I changed slightly your sample data, to have one positive result:

df = pd.DataFrame(data=[
    [ 334, 290, 3350.0 ],
    [ 334, 291, 3350.5 ],
    [ 334, 292, 3360.1 ],
    [ 335, 292, 3360.1 ],
    [ 335, 292, 3360.1 ],
    [ 333, 290, 3351.0 ],
    [ 335, 290, 3352.5 ],
    [ 335, 291, 3333.1 ],
    [ 335, 291, 3333.1 ]], columns=['x', 'y', 'z'])

Then, for efficiency reason, I defined the following function:

def roll_win(a, win):
    shape = (a.shape[0] - win + 1, win, a.shape[1])
    strides = (a.strides[0],) + a.strides
    return np.lib.stride_tricks.as_strided(a, shape=shape, strides=strides)
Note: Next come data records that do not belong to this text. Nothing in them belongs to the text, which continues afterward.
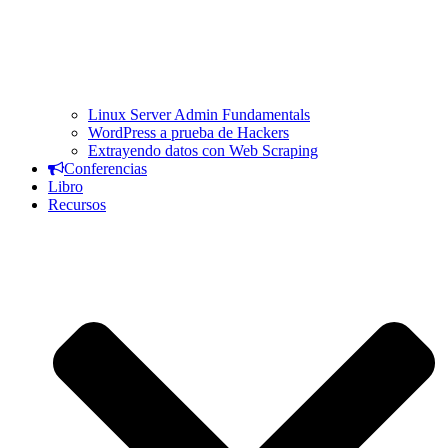
Linux Server Admin Fundamentals
WordPress a prueba de Hackers
Extrayendo datos con Web Scraping
Conferencias
Libro
Recursos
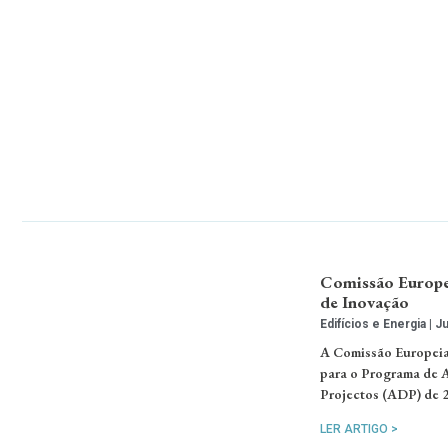
Comissão Europei
de Inovação
Edifícios e Energia
Ju
A Comissão Europeia
para o Programa de A
Projectos (ADP) de 2
LER ARTIGO >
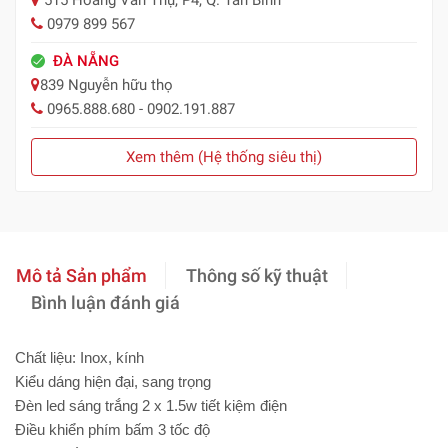
515 Hoàng Văn Thụ, P4, Q. Tân Bình
0979 899 567
ĐÀ NẴNG
839 Nguyễn hữu thọ
0965.888.680 - 0902.191.887
Xem thêm (Hệ thống siêu thị)
Mô tả Sản phẩm
Thông số kỹ thuật
Bình luận đánh giá
Chất liệu: Inox, kính
Kiểu dáng hiện đại, sang trọng
Đèn led sáng trắng 2 x 1.5w tiết kiệm điện
Điều khiển phím bấm 3 tốc độ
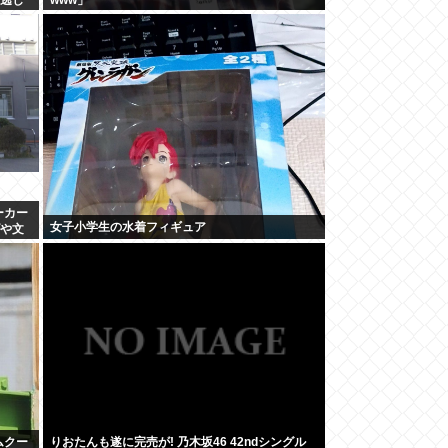
ーカー
女子小学生の水着フィギュア
げや文
ムクー
りおたんも遂に完売が! 乃木坂46 42ndシングル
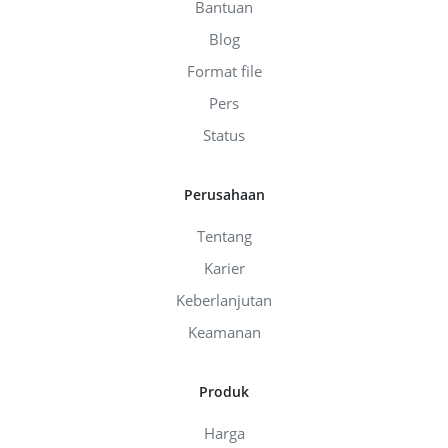
Bantuan
Blog
Format file
Pers
Status
Perusahaan
Tentang
Karier
Keberlanjutan
Keamanan
Produk
Harga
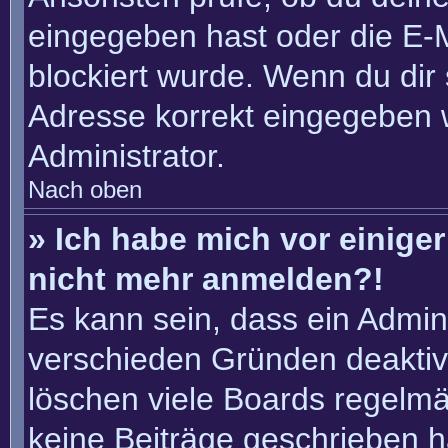
eingegeben hast oder die E-
blockiert wurde. Wenn du dir 
Adresse korrekt eingegeben 
Administrator.
Nach oben
» Ich habe mich vor einiger 
nicht mehr anmelden?!
Es kann sein, dass ein Admin
verschieden Gründen deaktiv
löschen viele Boards regelmäß
keine Beiträge geschrieben 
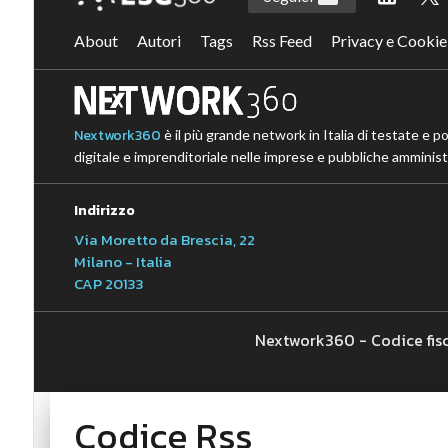
About
Autori
Tags
Rss Feed
Privacy e Cookie
Nextwork360
è il più grande network in Italia di testate e p
digitale e imprenditoriale nelle imprese e pubbliche amministr
Indirizzo
Via Moretto da Brescia, 22
Milano - Italia
CAP 20133
Nextwork360 - Codice fis
Codice Rss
It generates a 3-D table, where 2nd and 3rd dimension are "rolling windows" from the source Numpy array a. The size of window is win, sliding vertically. This way, processing of consecutive windows requires a loop running along the first axis of the generated table (see below).
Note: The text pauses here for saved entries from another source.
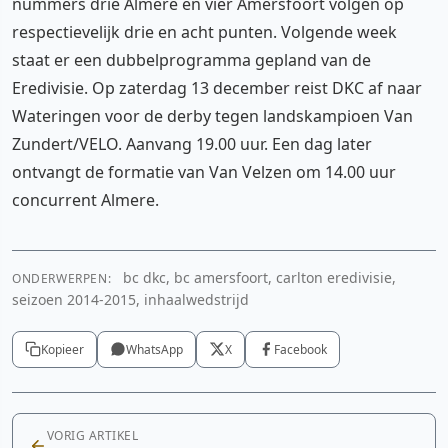
nummers drie Almere en vier Amersfoort volgen op
respectievelijk drie en acht punten. Volgende week
staat er een dubbelprogramma gepland van de
Eredivisie. Op zaterdag 13 december reist DKC af naar
Wateringen voor de derby tegen landskampioen Van
Zundert/VELO. Aanvang 19.00 uur. Een dag later
ontvangt de formatie van Van Velzen om 14.00 uur
concurrent Almere.
bc dkc, bc amersfoort, carlton eredivisie,
ONDERWERPEN:
seizoen 2014-2015, inhaalwedstrijd
Kopieer
WhatsApp
X
Facebook
VORIG ARTIKEL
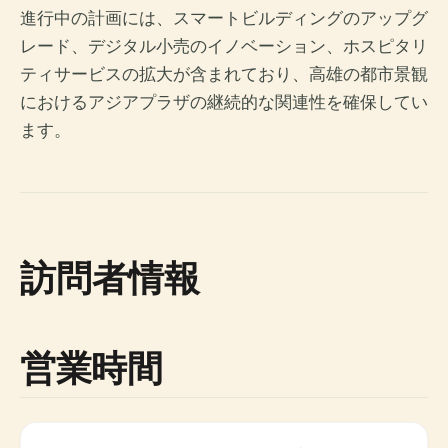
進行中の計画には、スマートビルディングのアップグ
レード、デジタル小売のイノベーション、ホスピタリ
ティサービスの拡大が含まれており、高雄の都市景観
におけるアジアプラザの継続的な関連性を確保してい
ます。
訪問者情報
営業時間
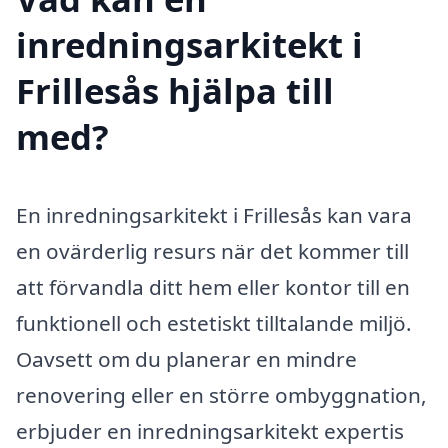
inredningsarkitekt i
Frillesås hjälpa till
med?
En inredningsarkitekt i Frillesås kan vara
en ovärderlig resurs när det kommer till
att förvandla ditt hem eller kontor till en
funktionell och estetiskt tilltalande miljö.
Oavsett om du planerar en mindre
renovering eller en större ombyggnation,
erbjuder en inredningsarkitekt expertis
Due to usage of as_strided function it runs significantly quicker than any "ordinary" Python loop (compare execution time with other solutions).
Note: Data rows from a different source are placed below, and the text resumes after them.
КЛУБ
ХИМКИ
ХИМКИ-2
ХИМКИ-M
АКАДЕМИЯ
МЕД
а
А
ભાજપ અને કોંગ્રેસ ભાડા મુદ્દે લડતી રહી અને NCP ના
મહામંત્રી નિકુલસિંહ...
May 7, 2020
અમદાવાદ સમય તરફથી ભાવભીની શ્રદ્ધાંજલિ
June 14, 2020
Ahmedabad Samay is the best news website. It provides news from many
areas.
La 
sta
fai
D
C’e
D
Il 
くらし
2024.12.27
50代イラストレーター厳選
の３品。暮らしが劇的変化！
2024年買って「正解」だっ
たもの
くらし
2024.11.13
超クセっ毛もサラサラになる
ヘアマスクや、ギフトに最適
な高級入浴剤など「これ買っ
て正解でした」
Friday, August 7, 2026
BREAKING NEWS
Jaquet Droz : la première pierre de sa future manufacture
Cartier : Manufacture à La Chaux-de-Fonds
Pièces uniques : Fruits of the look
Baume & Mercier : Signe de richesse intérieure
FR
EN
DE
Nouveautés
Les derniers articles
I couldn't use rolling windows provided by Pandas, because they were created to compute some statistics, not for calling any user function on the whole content of the current window.

Then I call this function:

tbl = roll_win(df.values, 7)

Note that Numpy array must have a single element type, so this type is "generalized" to float because one source column is of float type.

Then we have preparation steps for a loop processing each rolling window:

res = []    # Result container
idx = 0     # Rolling window index

The rest of the program is the loop:

while idx < len(tbl):
    tt = tbl[idx]  # Get the current rolling window (2-D)
    r0 = tt[0]     # Row 0
    # Condition
    cond = not((r0 == tt[1]).all() and (r0 == tt[3]).all()\
        and (r0 == tt[5]).all()) and tt[0][0] < tt[2][0]\
        and tt[0][0] > tt[3][0]
    if cond:   # OK
        # print(idx)
        # print(tt)
        res.extend(tt)  # Add to result
        idx += 7        # Skip the current result
    else:      # Failed
        idx += 1        # Next loop for the next window

In the "positive" case, I decided to start the next loop from the row following the current match (idx += 7), to avoid possible partially overlapping sets of source rows. If you don't want this feature, add 1 do idx in both cases.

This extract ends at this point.